● REQUIRED WORK
Which lines in the records below contain the word "Rustdesk"? Copy each of them.

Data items

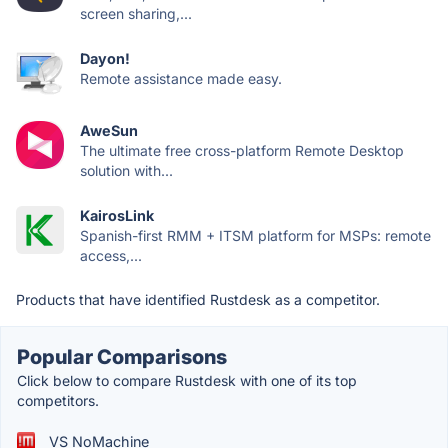
screen sharing,...
Dayon!
Remote assistance made easy.
AweSun
The ultimate free cross-platform Remote Desktop
solution with...
KairosLink
Spanish-first RMM + ITSM platform for MSPs: remote
access,...
Products that have identified Rustdesk as a competitor.
Popular Comparisons
Click below to compare Rustdesk with one of its top
competitors.
VS NoMachine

● EXERCISE RESULT
Products that have identified Rustdesk as a competitor.
Click below to compare Rustdesk with one of its top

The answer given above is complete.